暑くなると活動量が落ちるスタッフが多い中で、好調な成績を残し、活動量を落とさずキープできるスタッフに対する賛辞でした。
私自身も自動車営業をしていた頃、夏場になると明らかに活動量が落ちていた時期がありました。とくに猛暑が続く日などは、商談の件数を自分に都合よく「調整」しようとしたこともありました。
今思えば、活動量が落ちていたというよりも、自分に言い訳をしながら「減らしていた」だけだったのかもしれません…。

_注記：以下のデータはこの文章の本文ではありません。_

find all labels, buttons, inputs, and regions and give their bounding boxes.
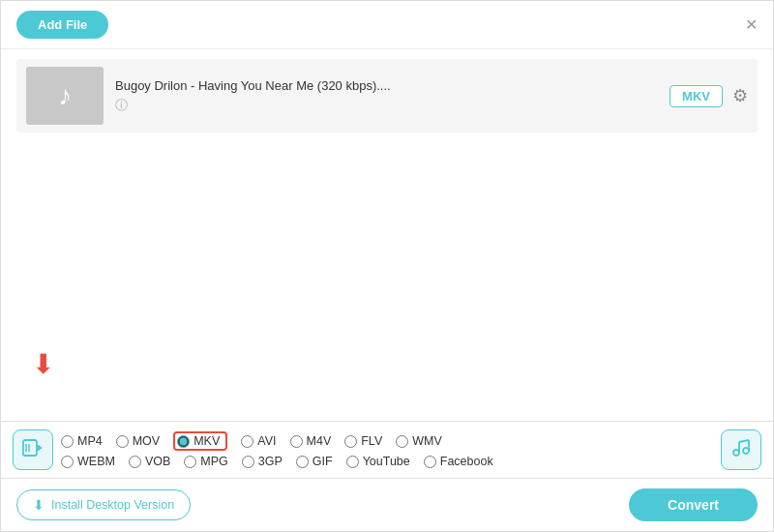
- format-label-mp4: MP4: [77, 434, 103, 448]
- action-bar: ⬇ Install Desktop Version Convert: [1, 479, 773, 531]
- radio-youtube[interactable]: [346, 456, 359, 468]
- install-label: Install Desktop Version: [51, 498, 174, 512]
- settings-button[interactable]: ⚙: [732, 85, 748, 106]
- format-option-mp4[interactable]: MP4: [61, 434, 103, 448]
- format-label-3gp: 3GP: [258, 455, 283, 468]
- radio-3gp[interactable]: [242, 456, 254, 468]
- format-row-2: WEBM VOB MPG 3GP GIF: [61, 455, 713, 468]
- format-label-vob: VOB: [145, 455, 170, 468]
- radio-vob[interactable]: [129, 456, 141, 468]
- bottom-section: MP4 MOV MKV AVI M4V: [1, 421, 773, 531]
- format-section: MP4 MOV MKV AVI M4V: [1, 422, 773, 479]
- file-list: ♪ Bugoy Drilon - Having You Near Me (320…: [1, 49, 773, 142]
- format-option-gif[interactable]: GIF: [296, 455, 333, 468]
- format-option-wmv[interactable]: WMV: [396, 434, 442, 448]
- video-format-icon-button[interactable]: [13, 429, 53, 470]
- file-item: ♪ Bugoy Drilon - Having You Near Me (320…: [16, 59, 758, 133]
- format-label-mov: MOV: [133, 434, 160, 448]
- radio-mkv[interactable]: [177, 435, 190, 448]
- radio-mov[interactable]: [116, 435, 129, 448]
- radio-m4v[interactable]: [290, 435, 303, 448]
- format-badge-button[interactable]: MKV: [670, 85, 723, 107]
- radio-avi[interactable]: [241, 435, 253, 448]
- format-label-mpg: MPG: [200, 455, 227, 468]
- audio-format-icon-button[interactable]: [721, 429, 761, 470]
- format-label-webm: WEBM: [77, 455, 115, 468]
- svg-rect-0: [23, 440, 37, 456]
- format-label-youtube: YouTube: [363, 455, 410, 468]
- radio-flv[interactable]: [344, 435, 357, 448]
- format-label-flv: FLV: [361, 434, 382, 448]
- svg-point-4: [733, 450, 739, 456]
- radio-mpg[interactable]: [184, 456, 196, 468]
- format-option-mov[interactable]: MOV: [116, 434, 160, 448]
- radio-wmv[interactable]: [396, 435, 408, 448]
- svg-point-5: [743, 448, 749, 454]
- add-file-button[interactable]: Add File: [16, 11, 108, 39]
- format-option-3gp[interactable]: 3GP: [242, 455, 283, 468]
- down-arrow-indicator: ⬇: [32, 351, 54, 378]
- install-desktop-button[interactable]: ⬇ Install Desktop Version: [16, 489, 191, 520]
- radio-webm[interactable]: [61, 456, 74, 468]
- file-name: Bugoy Drilon - Having You Near Me (320 k…: [115, 78, 658, 93]
- info-icon[interactable]: ⓘ: [115, 98, 128, 112]
- top-bar: Add File ✕: [1, 1, 773, 49]
- format-row-1: MP4 MOV MKV AVI M4V: [61, 431, 713, 451]
- format-label-m4v: M4V: [307, 434, 332, 448]
- format-option-vob[interactable]: VOB: [129, 455, 170, 468]
- format-option-mpg[interactable]: MPG: [184, 455, 227, 468]
- music-icon: ♪: [58, 80, 72, 111]
- svg-marker-1: [37, 444, 43, 452]
- file-info: Bugoy Drilon - Having You Near Me (320 k…: [115, 78, 658, 114]
- audio-icon: [731, 438, 751, 462]
- format-option-avi[interactable]: AVI: [241, 434, 276, 448]
- format-option-m4v[interactable]: M4V: [290, 434, 332, 448]
- format-label-gif: GIF: [313, 455, 333, 468]
- format-label-avi: AVI: [257, 434, 276, 448]
- svg-line-8: [739, 440, 749, 442]
- radio-gif[interactable]: [296, 456, 309, 468]
- format-option-mkv[interactable]: MKV: [173, 431, 227, 451]
- format-option-webm[interactable]: WEBM: [61, 455, 115, 468]
- format-option-facebook[interactable]: Facebook: [424, 455, 493, 468]
- download-icon: ⬇: [33, 497, 45, 513]
- convert-button[interactable]: Convert: [629, 488, 758, 521]
- format-options: MP4 MOV MKV AVI M4V: [61, 431, 713, 468]
- radio-facebook[interactable]: [424, 456, 436, 468]
- format-option-youtube[interactable]: YouTube: [346, 455, 410, 468]
- file-thumbnail: ♪: [26, 67, 104, 125]
- format-label-wmv: WMV: [412, 434, 442, 448]
- radio-mp4[interactable]: [61, 435, 74, 448]
- format-label-facebook: Facebook: [440, 455, 493, 468]
- close-button[interactable]: ✕: [745, 17, 758, 33]
- empty-area: [1, 142, 773, 336]
- video-icon: [22, 439, 44, 461]
- format-option-flv[interactable]: FLV: [344, 434, 382, 448]
- file-actions: MKV ⚙: [670, 85, 748, 107]
- format-label-mkv: MKV: [194, 434, 220, 448]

現在では訪問営業の比率は減りましたが、それでも暑さは人の行動に大きく影響します。そしてその「行動の質」こそが、成果の差を生み出すのです。
夏場の活動量が落ちる理由には、二つのパターンがあると私は考えています。
一つは「意図的に落としている場合」。このタイプのスタッフは、自分のコンディションや成績を見ながら活動の強弱をコントロールしており、ある意味でセルフマネジメントができているとも言えます。
ただし、この場合も油断は禁物です。意図的に落とした活動量が、やがて惰性となって成績を落とすリスクもあるからです。
もう一つは「無意識に落ちている場合」。こちらのほうが問題は深刻です。本人には活動量が落ちているという自覚がなく、気づいたときには既に成績が下がっている。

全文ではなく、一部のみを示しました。